Она говорила медленно, с усилием. Видя по моим глазам, что я ясно понимаю, что с ней творится неладное, она внутренне собралась, и речь ее стала более осмысленной.
— Любопытная вещь — принадлежать к определенной среде. Даже и не скажешь, с чего все начинается, и лишь потом догадываешься, что все было заранее подстроено некими таинственными силами. Побываешь где-нибудь, назавтра вернешься туда, глядишь — а магический круг уже сомкнулся. Дни проходят в тесном контакте с людьми, которых раньше не знала и никогда бы не выбрала по доброй воле. Наступает пора, когда много и часто развлекаешься, когда дружеское участие, всеобщий веселый настрой, обмен жизненными силами сплачивают людей, окружающих тебя, в некую группу, делая ее незаменимой, и ради нее мало-помалу, под любыми предлогами забрасываешь все, что выходит за ее рамки. Между членами группы возникают трещины. Верх одерживают не самые хорошие, и это кажется естественным. Происходит взаимное притяжение и отторжение, не говоря уже об узах нежности. Наконец наступает минута, когда хочется не то чтобы выйти из группы, но иметь между собой и другими хоть какую-то дистанцию. Не тут-то было. Нерушимая негласная связь слишком прочна. Хочешь попробовать биться в одиночку, отправиться в путешествие — и не можешь двинуться; хочешь работать, как-то отвлечься — но они тут как тут: следят, находят тебя, поджидают, возвращают к прежнему; все, что за пределами этой группы, кажется неприемлемым. Общение происходит внутри группы меж посвященными с помощью сленга. Все это было бы не страшно, если бы однажды, под влиянием ожесточившихся или ставших опасными членов других, к тому времени распыленных групп, я решила полностью пересмотреть состояние своей совести, усомнилась во всем и поняла, что приблизилась к краю бездны.
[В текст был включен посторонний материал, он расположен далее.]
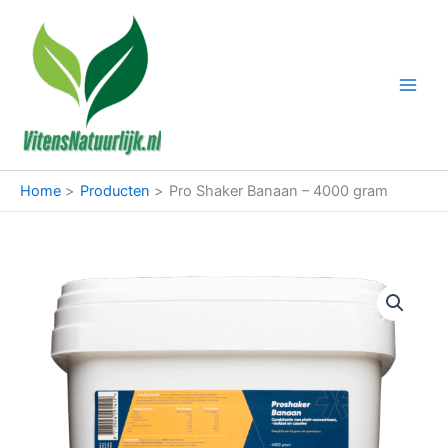
Ga
naar
de
inhoud
Home
Producten
Pro Shaker Banaan – 4000 gram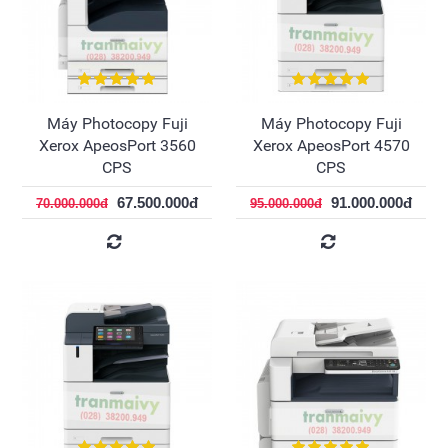
Máy Photocopy Fuji
Máy Photocopy Fuji
Xerox ApeosPort 3560
Xerox ApeosPort 4570
CPS
CPS
67.500.000đ
91.000.000đ
70.000.000đ
95.000.000đ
— Но кто вовлек вас во все это?
— Я имела дело с порядочными людьми и с негодяями, и первые были под пятой вторых. Да к тому же здесь, в Англии, так странно… в Париже всему есть предел, какие-то рамки. В Лондоне все размыто.
— А я, разве я здесь не для того, чтобы помочь вам? — проговорил я, подойдя к ней ближе.
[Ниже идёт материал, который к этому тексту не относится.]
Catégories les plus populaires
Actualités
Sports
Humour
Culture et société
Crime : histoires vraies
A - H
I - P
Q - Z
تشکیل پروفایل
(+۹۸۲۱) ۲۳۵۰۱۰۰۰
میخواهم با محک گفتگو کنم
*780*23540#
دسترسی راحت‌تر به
Но она уже не слушала, вконец измученная усилием, которое ей пришлось сделать, чтобы мыслить и связно выражать свои мысли.
— Уедем со мной, Дельфина, я не хочу оставлять тебя. Завтра я возвращаюсь в Париж. Хочешь, я куплю тебе билет?
— Я не смогу.
— Ты только захоти.
— Я не могу больше хотеть.
Веки ее покраснели, нос раздулся, она чихнула.
— Оставьте меня. Я не нуждаюсь ни в ваших советах, ни в ваших упреках. Этого я не позволяю никому. Впрочем, все, что вы говорите, не лишено эгоизма и злобы. Лучше вам уйти. Каждый день в одно и то же время меня бьет лихорадка. И нечего разглядывать флаконы, вас это не касается. Вы что, пришли шпионить за мной? И не надейтесь выведать что-нибудь у моих слуг, ни один не пожелал остаться у меня… — Она прислушивается. — Слышите, скребутся? Это мыши, прямо беда… — И, видя недоверие в моем взгляде, продолжает: — Я больна, не правда ли? Доставляет ли вам удовольствие унижать меня теперь, когда я сама от себя отреклась, когда у меня крашеные волосы, траур вокруг ногтей и вид отщепенки? Знаю, что я скатилась. Вы наблюдали за процессом, не позволяя себе вмешаться; теперь уже я прошу вас ни во что не вмешиваться. Или вы недостаточно провоцировали меня в прошлом? Теперь я подчиняюсь законам непристойного поведения и нахожу в том определенное удовольствие. Ваш высокомерный вид мне несносен. Подите прочь.